**Work required**
Output only the lines below from the one containing "100 Stück - Clamp-In Metallventil /" to the one containing "campi, nel concitato", exactly as written, both ends kept.

(Collected data)
+===+
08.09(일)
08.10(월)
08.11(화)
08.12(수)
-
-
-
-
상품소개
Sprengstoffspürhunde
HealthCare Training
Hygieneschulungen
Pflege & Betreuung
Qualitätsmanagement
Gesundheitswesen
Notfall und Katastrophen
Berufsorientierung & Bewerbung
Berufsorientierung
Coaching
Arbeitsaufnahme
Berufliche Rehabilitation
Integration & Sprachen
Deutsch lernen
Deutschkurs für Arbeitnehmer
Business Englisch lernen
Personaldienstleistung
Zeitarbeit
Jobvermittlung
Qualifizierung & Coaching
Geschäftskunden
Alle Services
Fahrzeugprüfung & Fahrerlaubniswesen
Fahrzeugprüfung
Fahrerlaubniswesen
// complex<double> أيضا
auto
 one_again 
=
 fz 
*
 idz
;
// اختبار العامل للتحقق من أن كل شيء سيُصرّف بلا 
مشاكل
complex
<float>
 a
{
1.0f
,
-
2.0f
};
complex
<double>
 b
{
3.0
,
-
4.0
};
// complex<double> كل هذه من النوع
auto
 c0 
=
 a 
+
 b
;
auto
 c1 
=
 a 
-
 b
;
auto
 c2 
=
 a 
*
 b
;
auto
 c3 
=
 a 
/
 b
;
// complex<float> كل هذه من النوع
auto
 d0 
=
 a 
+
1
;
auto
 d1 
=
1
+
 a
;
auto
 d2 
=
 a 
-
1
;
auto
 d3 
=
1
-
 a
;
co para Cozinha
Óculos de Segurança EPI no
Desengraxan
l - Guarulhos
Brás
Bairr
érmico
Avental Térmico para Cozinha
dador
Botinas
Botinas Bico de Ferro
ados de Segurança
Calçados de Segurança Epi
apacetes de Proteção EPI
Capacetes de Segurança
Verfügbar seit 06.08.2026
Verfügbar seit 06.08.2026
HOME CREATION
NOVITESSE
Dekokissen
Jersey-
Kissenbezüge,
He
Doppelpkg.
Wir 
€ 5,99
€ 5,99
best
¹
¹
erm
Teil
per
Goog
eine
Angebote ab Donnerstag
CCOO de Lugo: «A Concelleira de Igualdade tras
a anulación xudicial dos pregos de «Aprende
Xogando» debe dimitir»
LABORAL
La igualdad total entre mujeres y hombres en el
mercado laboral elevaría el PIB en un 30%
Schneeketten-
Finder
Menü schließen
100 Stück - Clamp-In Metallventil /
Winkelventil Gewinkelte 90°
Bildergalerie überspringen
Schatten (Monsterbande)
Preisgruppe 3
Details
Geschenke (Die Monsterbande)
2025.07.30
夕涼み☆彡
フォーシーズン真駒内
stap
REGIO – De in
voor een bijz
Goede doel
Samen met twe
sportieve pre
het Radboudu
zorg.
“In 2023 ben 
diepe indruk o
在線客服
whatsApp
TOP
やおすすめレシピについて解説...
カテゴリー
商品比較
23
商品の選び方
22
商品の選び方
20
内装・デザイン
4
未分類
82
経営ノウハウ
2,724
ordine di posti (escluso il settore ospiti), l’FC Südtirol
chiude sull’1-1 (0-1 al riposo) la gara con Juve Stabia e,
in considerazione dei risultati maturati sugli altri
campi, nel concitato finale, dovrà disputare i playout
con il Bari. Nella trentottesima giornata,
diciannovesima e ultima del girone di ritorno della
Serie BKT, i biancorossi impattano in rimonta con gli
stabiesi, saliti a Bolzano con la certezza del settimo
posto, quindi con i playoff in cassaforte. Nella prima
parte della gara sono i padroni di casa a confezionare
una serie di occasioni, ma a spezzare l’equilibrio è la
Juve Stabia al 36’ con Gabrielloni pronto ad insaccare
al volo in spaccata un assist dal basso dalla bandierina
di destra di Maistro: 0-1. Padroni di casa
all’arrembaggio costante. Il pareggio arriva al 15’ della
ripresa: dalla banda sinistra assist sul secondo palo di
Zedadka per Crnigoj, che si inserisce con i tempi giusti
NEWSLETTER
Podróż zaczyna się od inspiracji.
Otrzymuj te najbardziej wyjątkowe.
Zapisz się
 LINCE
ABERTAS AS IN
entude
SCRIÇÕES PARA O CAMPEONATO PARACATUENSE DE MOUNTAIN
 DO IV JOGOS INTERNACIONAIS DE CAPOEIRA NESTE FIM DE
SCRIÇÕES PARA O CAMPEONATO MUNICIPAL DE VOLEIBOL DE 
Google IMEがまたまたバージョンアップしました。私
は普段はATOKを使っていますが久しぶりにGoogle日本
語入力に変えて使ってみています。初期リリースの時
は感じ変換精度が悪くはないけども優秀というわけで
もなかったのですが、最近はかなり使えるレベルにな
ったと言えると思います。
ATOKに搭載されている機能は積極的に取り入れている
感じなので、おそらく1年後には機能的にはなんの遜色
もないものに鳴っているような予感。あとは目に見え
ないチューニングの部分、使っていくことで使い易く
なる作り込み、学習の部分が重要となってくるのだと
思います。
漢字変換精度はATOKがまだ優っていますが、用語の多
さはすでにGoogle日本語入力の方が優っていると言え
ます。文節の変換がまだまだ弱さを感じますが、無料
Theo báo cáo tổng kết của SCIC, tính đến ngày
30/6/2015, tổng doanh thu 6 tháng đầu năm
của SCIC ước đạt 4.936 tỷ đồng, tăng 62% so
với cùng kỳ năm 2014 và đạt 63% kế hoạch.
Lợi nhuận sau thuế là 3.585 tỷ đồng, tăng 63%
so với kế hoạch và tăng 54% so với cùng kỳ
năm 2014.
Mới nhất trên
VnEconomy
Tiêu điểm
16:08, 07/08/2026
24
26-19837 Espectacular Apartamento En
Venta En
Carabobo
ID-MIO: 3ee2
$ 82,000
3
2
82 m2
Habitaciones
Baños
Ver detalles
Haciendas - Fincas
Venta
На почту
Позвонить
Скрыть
+===+
**Exercise result**
100 Stück - Clamp-In Metallventil /
Winkelventil Gewinkelte 90°
Bildergalerie überspringen
Schatten (Monsterbande)
Preisgruppe 3
Details
Geschenke (Die Monsterbande)
2025.07.30
夕涼み☆彡
フォーシーズン真駒内
stap
REGIO – De in
voor een bijz
Goede doel
Samen met twe
sportieve pre
het Radboudu
zorg.
“In 2023 ben 
diepe indruk o
在線客服
whatsApp
TOP
やおすすめレシピについて解説...
カテゴリー
商品比較
23
商品の選び方
22
商品の選び方
20
内装・デザイン
4
未分類
82
経営ノウハウ
2,724
ordine di posti (escluso il settore ospiti), l’FC Südtirol
chiude sull’1-1 (0-1 al riposo) la gara con Juve Stabia e,
in considerazione dei risultati maturati sugli altri
campi, nel concitato finale, dovrà disputare i playout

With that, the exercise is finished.